PROBLEM DETAILS: Leave every entry as it is and write the data out in full.

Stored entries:

——

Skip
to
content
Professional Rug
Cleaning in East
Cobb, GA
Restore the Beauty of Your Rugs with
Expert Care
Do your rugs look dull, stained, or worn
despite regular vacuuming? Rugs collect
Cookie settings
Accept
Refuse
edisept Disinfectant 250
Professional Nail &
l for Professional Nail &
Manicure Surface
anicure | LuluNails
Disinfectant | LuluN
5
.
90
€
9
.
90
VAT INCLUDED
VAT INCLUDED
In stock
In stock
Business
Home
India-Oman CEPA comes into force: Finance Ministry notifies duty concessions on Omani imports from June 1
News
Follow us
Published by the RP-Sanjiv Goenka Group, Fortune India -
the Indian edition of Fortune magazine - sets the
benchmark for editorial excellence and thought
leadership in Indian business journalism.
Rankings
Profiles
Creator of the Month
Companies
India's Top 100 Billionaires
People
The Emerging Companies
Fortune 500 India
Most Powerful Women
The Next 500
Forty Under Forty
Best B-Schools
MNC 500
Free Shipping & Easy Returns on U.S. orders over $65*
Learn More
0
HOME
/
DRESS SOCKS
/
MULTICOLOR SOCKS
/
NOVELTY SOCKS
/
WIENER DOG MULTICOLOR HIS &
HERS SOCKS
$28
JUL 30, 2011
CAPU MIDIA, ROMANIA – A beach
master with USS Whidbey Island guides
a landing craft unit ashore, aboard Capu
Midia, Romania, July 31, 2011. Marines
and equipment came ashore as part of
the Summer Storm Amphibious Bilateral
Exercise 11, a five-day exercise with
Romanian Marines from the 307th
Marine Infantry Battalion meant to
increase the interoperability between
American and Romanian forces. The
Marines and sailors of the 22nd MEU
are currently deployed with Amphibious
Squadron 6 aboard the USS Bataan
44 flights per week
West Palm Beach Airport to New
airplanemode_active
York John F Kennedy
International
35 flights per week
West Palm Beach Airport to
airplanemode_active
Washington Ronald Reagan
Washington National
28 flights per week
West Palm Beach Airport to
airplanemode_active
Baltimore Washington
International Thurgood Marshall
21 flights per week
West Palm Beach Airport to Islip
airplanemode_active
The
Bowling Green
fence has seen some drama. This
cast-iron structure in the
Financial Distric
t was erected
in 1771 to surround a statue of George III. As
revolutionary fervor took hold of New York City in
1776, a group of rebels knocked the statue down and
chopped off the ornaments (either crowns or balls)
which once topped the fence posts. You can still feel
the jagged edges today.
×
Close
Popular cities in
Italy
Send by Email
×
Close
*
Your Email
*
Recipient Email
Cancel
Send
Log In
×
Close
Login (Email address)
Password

——

EXERCISE SOLUTION:
Skip
to
content
Professional Rug
Cleaning in East
Cobb, GA
Restore the Beauty of Your Rugs with
Expert Care
Do your rugs look dull, stained, or worn
despite regular vacuuming? Rugs collect
Cookie settings
Accept
Refuse
edisept Disinfectant 250
Professional Nail &
l for Professional Nail &
Manicure Surface
anicure | LuluNails
Disinfectant | LuluN
5
.
90
€
9
.
90
VAT INCLUDED
VAT INCLUDED
In stock
In stock
Business
Home
India-Oman CEPA comes into force: Finance Ministry notifies duty concessions on Omani imports from June 1
News
Follow us
Published by the RP-Sanjiv Goenka Group, Fortune India -
the Indian edition of Fortune magazine - sets the
benchmark for editorial excellence and thought
leadership in Indian business journalism.
Rankings
Profiles
Creator of the Month
Companies
India's Top 100 Billionaires
People
The Emerging Companies
Fortune 500 India
Most Powerful Women
The Next 500
Forty Under Forty
Best B-Schools
MNC 500
Free Shipping & Easy Returns on U.S. orders over $65*
Learn More
0
HOME
/
DRESS SOCKS
/
MULTICOLOR SOCKS
/
NOVELTY SOCKS
/
WIENER DOG MULTICOLOR HIS &
HERS SOCKS
$28
JUL 30, 2011
CAPU MIDIA, ROMANIA – A beach
master with USS Whidbey Island guides
a landing craft unit ashore, aboard Capu
Midia, Romania, July 31, 2011. Marines
and equipment came ashore as part of
the Summer Storm Amphibious Bilateral
Exercise 11, a five-day exercise with
Romanian Marines from the 307th
Marine Infantry Battalion meant to
increase the interoperability between
American and Romanian forces. The
Marines and sailors of the 22nd MEU
are currently deployed with Amphibious
Squadron 6 aboard the USS Bataan
44 flights per week
West Palm Beach Airport to New
airplanemode_active
York John F Kennedy
International
35 flights per week
West Palm Beach Airport to
airplanemode_active
Washington Ronald Reagan
Washington National
28 flights per week
West Palm Beach Airport to
airplanemode_active
Baltimore Washington
International Thurgood Marshall
21 flights per week
West Palm Beach Airport to Islip
airplanemode_active
The
Bowling Green
fence has seen some drama. This
cast-iron structure in the
Financial Distric
t was erected
in 1771 to surround a statue of George III. As
revolutionary fervor took hold of New York City in
1776, a group of rebels knocked the statue down and
chopped off the ornaments (either crowns or balls)
which once topped the fence posts. You can still feel
the jagged edges today.
×
Close
Popular cities in
Italy
Send by Email
×
Close
*
Your Email
*
Recipient Email
Cancel
Send
Log In
×
Close
Login (Email address)
Password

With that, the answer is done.